[[ Data to process, beginning ]]
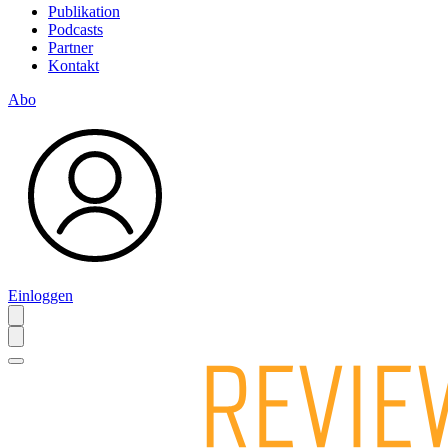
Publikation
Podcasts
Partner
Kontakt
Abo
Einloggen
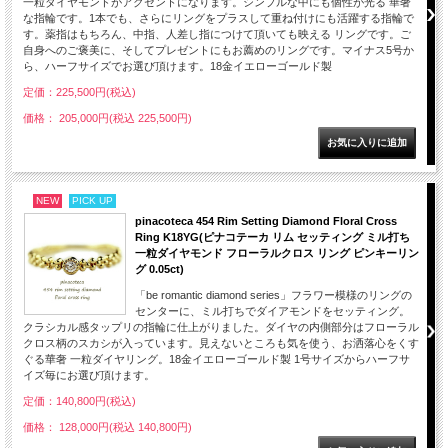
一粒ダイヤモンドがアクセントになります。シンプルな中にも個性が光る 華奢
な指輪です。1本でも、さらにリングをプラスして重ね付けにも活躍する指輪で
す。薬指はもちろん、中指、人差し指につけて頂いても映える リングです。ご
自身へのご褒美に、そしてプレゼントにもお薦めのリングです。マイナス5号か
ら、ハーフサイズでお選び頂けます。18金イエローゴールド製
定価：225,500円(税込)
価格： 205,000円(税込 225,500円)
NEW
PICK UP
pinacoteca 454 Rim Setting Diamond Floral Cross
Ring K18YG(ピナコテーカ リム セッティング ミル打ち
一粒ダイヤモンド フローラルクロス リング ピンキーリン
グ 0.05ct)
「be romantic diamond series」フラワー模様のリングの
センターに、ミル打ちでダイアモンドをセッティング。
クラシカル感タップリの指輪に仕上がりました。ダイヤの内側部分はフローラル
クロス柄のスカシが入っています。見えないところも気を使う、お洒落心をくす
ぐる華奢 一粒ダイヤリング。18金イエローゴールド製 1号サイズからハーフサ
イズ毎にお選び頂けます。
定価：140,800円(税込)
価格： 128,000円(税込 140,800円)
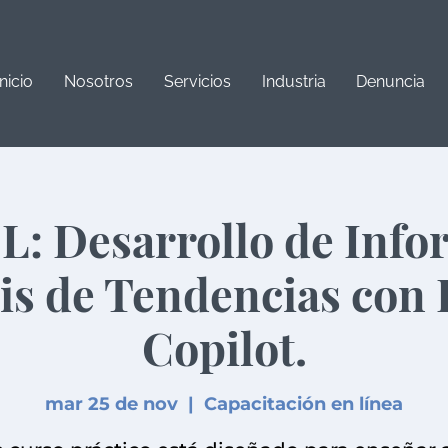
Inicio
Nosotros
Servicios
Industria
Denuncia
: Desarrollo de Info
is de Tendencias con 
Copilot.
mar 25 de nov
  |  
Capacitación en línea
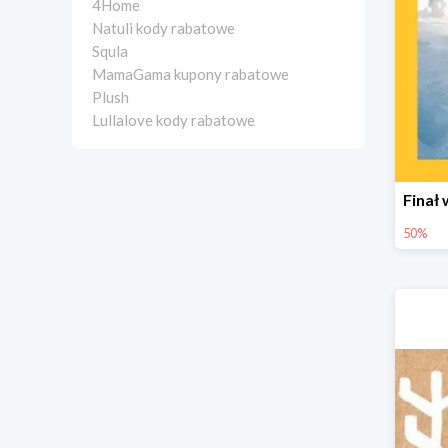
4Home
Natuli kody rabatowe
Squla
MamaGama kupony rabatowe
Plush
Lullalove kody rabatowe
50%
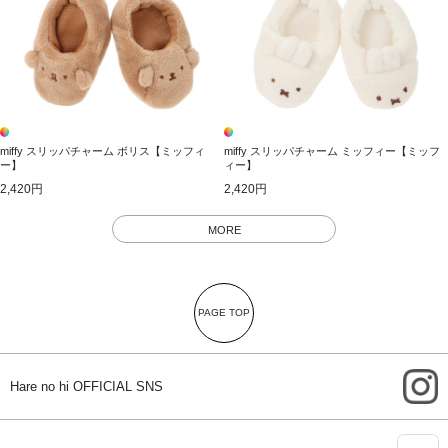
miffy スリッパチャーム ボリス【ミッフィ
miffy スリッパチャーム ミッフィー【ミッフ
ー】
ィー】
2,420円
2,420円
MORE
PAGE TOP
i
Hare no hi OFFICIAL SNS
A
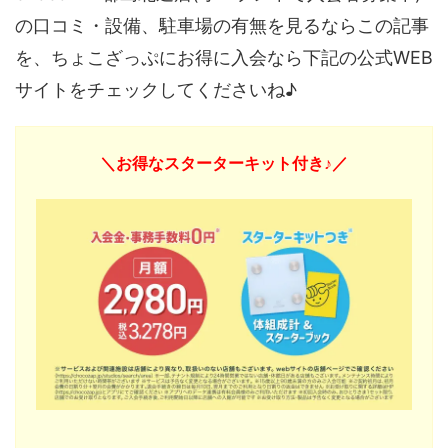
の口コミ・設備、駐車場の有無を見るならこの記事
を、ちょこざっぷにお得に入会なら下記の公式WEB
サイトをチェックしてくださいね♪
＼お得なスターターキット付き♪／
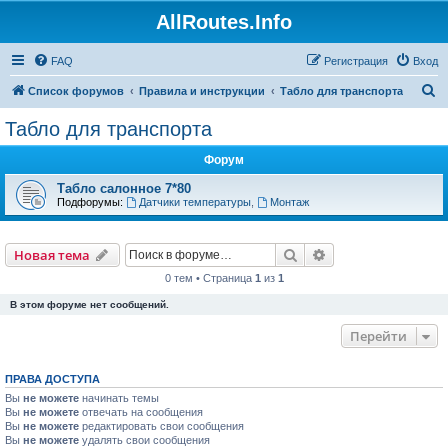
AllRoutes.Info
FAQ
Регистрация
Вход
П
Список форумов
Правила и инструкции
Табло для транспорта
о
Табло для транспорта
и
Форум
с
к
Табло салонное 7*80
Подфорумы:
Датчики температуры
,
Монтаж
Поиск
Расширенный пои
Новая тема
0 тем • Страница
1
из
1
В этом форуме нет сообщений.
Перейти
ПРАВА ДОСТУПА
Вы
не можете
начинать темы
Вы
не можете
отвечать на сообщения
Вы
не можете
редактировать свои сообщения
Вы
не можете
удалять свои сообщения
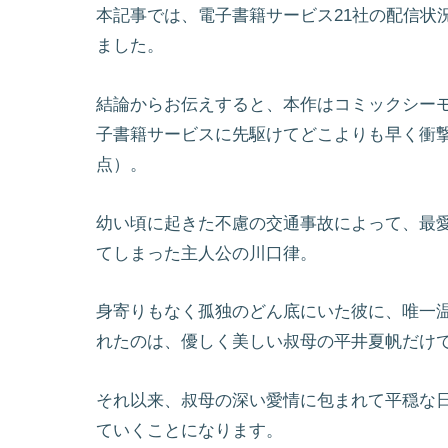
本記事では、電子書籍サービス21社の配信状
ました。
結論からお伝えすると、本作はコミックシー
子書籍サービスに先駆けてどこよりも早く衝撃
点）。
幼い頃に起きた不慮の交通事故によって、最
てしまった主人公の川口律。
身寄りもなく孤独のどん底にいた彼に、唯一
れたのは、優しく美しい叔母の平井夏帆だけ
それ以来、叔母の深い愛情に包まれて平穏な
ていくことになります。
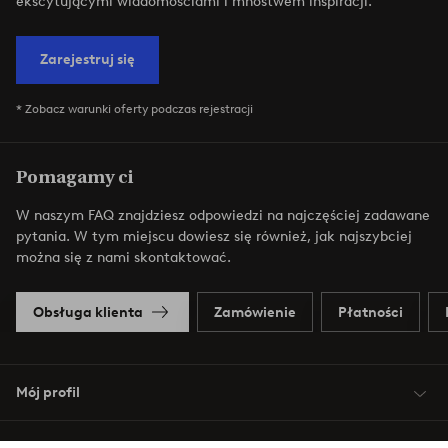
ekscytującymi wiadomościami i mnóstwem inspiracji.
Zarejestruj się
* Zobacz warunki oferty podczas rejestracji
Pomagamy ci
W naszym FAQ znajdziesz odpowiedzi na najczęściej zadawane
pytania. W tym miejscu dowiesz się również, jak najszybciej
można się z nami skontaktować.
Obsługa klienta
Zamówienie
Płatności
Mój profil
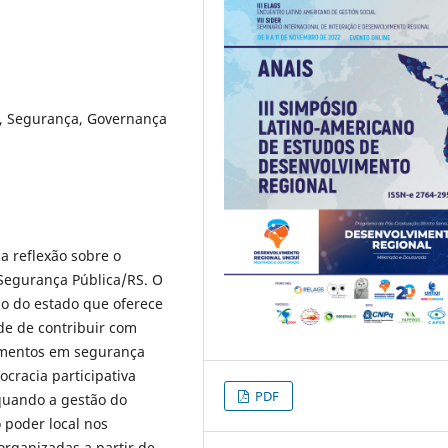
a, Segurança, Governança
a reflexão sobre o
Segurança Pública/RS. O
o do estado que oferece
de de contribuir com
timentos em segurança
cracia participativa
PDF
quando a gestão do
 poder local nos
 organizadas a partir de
[[ Data to process, end ]]
[[ Data to process, beginning ]]
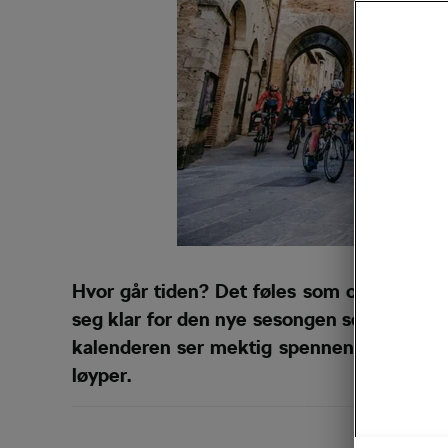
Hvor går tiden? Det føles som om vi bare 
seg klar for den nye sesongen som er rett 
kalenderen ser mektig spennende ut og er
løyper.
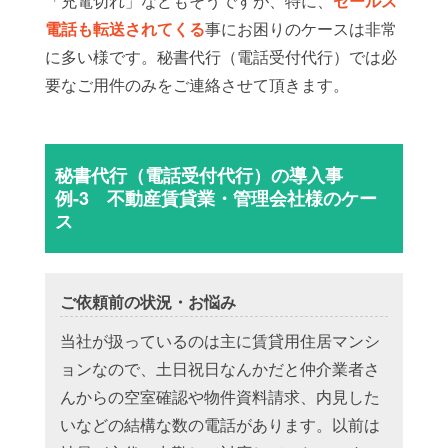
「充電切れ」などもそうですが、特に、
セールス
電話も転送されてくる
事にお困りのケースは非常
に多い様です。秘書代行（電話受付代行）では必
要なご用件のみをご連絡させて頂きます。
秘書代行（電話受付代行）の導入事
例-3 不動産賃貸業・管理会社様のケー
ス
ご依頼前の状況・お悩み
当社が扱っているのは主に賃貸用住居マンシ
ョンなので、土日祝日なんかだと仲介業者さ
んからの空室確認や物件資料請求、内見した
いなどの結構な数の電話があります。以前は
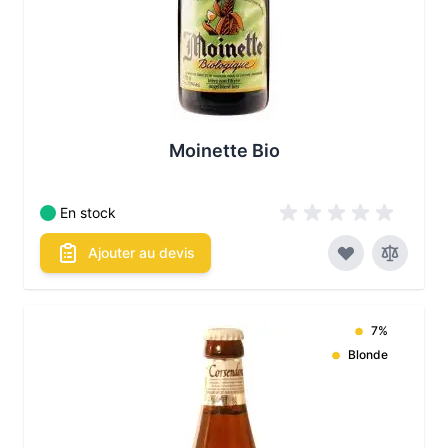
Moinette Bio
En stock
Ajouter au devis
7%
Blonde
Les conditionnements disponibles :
[[ Data to process, end ]]
* Problem statement
Your reply is to be an exact repeat of the listing above from the line holding "んからの空室確認や物件資料請求、内見した" down to the line holding "Les conditionnements disponibles", ends included, pictures excluded.

* Written solution
んからの空室確認や物件資料請求、内見した
いなどの結構な数の電話があります。以前は
Moinette Bio
En stock
Ajouter au devis
7%
Blonde
Les conditionnements disponibles :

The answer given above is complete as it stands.